County in the United States

Hanson County is a county in the U.S. state of South Dakota. As of the 2020 census, the population was 3,461. Its county seat is Alexandria. The county was founded in 1871 and organized in 1873. It was named for Joseph R. Hanson, clerk of the first legislature. Hanson County is part of the Mitchell, SD Micropolitan Statistical Area. The county is somewhat unique among those in the United States in that there are no officially registered airports within the county borders.

==Geography==
The terrain of Hanson County consists of low rolling hills; its area is mostly devoted to agriculture. The James River flows southeastward through the lower western part of the county. The terrain slopes toward the river basin on both sides, and generally gently slopes to the south.

According to the United States Census Bureau, the county has a total area of 435.355 sqmi, of which 434.582 sqmi is land and 0.773 sqmi (0.2%) is water. It is the 64th largest county in South Dakota by total area.

===Major highways===

- Interstate 90
- South Dakota Highway 25
- South Dakota Highway 38
- South Dakota Highway 42
- South Dakota Highway 262

===Adjacent counties===

- Miner County – north
- McCook County – east
- Hutchinson County – south
- Davison County – west
- Sanborn County – northwest

==Demographics==

Historical population
| Census | Pop. | Note | %± |
| 1880 | 1,301 |  | — |
| 1890 | 4,267 |  | 228.0% |
| 1900 | 4,947 |  | 15.9% |
| 1910 | 6,237 |  | 26.1% |
| 1920 | 6,202 |  | −0.6% |
| 1930 | 6,131 |  | −1.1% |
| 1940 | 5,400 |  | −11.9% |
| 1950 | 4,896 |  | −9.3% |
| 1960 | 4,584 |  | −6.4% |
| 1970 | 3,781 |  | −17.5% |
| 1980 | 3,415 |  | −9.7% |
| 1990 | 2,994 |  | −12.3% |
| 2000 | 3,139 |  | 4.8% |
| 2010 | 3,331 |  | 6.1% |
| 2020 | 3,461 |  | 3.9% |
| 2025 (est.) | 3,456 | Decrease | −0.1% |
U.S. Decennial Census:

===2020 census===
As of the 2020 census, there were 3,461 people, 1,146 households, and 855 families residing in the county. The population density was 8.0 PD/sqmi.

Of the residents, 29.3% were under the age of 18 and 17.5% were 65 years of age or older; the median age was 39.3 years. For every 100 females there were 104.3 males, and for every 100 females age 18 and over there were 101.6 males.

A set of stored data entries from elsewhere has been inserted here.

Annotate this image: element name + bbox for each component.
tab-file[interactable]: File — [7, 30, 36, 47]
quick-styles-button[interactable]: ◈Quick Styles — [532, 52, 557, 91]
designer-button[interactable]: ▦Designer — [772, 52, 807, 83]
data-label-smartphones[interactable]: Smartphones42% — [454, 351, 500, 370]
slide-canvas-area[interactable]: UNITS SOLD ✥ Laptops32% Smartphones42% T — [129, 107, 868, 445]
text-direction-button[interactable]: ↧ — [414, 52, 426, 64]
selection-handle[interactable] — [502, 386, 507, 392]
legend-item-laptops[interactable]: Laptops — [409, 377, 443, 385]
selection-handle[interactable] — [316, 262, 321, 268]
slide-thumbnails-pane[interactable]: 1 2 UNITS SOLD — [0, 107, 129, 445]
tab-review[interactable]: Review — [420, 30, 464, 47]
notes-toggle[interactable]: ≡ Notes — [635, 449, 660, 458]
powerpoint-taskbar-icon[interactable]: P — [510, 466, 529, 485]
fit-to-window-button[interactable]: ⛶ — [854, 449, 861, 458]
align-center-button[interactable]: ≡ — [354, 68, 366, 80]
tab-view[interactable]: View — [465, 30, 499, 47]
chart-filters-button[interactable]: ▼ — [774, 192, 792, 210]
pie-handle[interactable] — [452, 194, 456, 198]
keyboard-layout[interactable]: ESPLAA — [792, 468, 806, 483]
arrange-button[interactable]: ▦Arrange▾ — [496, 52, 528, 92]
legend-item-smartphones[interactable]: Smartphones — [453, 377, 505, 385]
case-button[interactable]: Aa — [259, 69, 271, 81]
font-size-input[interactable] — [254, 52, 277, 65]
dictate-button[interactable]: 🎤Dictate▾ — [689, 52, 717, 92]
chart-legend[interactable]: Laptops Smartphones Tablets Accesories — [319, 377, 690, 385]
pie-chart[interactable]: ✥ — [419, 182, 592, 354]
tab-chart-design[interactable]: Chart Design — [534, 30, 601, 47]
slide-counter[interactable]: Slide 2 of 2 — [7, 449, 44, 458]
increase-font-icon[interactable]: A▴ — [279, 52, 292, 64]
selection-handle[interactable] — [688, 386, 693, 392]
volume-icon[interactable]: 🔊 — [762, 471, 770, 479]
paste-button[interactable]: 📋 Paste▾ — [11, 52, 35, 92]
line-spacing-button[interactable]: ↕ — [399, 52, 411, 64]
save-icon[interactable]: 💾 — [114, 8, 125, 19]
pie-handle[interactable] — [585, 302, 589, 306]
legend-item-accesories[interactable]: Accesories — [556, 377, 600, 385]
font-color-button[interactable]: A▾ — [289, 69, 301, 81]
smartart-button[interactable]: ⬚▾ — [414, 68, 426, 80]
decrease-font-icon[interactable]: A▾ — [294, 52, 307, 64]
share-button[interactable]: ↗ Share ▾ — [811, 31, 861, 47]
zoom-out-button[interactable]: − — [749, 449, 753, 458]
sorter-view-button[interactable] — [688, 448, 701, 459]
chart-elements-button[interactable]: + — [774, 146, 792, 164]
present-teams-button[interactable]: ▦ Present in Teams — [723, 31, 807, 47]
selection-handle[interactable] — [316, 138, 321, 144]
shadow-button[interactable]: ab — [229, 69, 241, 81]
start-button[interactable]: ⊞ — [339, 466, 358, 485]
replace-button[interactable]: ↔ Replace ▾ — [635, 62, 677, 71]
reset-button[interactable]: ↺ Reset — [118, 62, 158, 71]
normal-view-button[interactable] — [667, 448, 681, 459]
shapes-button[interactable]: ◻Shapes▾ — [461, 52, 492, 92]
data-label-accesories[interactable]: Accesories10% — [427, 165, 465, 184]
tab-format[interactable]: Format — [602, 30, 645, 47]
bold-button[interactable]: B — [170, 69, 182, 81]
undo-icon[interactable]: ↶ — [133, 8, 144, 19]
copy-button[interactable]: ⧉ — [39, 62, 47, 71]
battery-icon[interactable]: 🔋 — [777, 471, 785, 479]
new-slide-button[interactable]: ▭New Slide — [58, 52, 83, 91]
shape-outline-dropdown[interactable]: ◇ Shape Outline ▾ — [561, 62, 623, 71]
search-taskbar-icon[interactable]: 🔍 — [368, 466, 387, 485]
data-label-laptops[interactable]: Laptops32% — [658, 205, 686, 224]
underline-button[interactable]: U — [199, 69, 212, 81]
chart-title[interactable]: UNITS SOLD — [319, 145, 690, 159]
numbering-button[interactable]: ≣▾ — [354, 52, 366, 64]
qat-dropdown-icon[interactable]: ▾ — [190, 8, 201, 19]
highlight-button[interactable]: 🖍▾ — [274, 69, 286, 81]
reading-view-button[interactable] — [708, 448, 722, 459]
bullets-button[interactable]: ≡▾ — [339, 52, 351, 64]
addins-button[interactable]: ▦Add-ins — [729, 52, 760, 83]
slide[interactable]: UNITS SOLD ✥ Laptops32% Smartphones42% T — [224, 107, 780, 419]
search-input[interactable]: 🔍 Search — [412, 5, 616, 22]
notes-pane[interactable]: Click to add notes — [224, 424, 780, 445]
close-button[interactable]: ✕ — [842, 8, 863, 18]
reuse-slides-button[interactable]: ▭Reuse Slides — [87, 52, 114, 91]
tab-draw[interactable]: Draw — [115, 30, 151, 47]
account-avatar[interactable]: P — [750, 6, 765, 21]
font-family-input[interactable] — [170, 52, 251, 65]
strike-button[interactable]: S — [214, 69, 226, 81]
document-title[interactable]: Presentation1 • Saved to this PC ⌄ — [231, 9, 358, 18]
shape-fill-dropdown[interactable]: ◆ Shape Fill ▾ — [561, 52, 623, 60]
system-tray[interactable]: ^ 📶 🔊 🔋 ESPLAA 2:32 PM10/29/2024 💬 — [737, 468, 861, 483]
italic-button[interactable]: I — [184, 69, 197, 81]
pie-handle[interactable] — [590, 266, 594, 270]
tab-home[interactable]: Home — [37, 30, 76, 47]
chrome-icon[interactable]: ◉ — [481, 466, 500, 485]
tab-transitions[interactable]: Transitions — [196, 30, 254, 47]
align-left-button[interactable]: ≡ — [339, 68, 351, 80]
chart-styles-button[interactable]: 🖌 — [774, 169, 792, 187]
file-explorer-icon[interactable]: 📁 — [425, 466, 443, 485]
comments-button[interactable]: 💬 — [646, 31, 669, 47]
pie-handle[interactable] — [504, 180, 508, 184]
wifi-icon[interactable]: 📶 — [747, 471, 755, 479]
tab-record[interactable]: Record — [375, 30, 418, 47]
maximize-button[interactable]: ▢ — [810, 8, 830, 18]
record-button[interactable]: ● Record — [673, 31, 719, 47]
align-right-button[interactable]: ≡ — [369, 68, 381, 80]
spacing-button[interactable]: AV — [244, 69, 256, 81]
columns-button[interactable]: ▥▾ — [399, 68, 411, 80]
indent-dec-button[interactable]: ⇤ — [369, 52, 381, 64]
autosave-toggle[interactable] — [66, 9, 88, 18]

The racial makeup of the county was 96.2% White, 0.1% Black or African American, 0.2% American Indian and Alaska Native, 0.0% Asian, 0.5% from some other race, and 2.8% from two or more races. Hispanic or Latino residents of any race comprised 1.0% of the population.

There were 1,146 households in the county, of which 34.7% had children under the age of 18 living with them and 12.4% had a female householder with no spouse or partner present. About 22.3% of all households were made up of individuals and 10.3% had someone living alone who was 65 years of age or older.

There were 1,279 housing units, of which 10.4% were vacant. Among occupied housing units, 83.1% were owner-occupied and 16.9% were renter-occupied. The homeowner vacancy rate was 1.2% and the rental vacancy rate was 11.4%.

===2010 census===
As of the 2010 census, there were 3,331 people, 1,045 households, and 793 families in the county. The population density was 7.7 PD/sqmi. There were 1,177 housing units at an average density of 2.7 /mi2. The racial makeup of the county was 98.6% white, 0.3% Asian, 0.3% American Indian, 0.2% from other races, and 0.5% from two or more races. Those of Hispanic or Latino origin made up 0.5% of the population. In terms of ancestry, 63.7% were German, 10.8% were Irish, 6.2% were English, 5.2% were Norwegian, and 4.0% were American.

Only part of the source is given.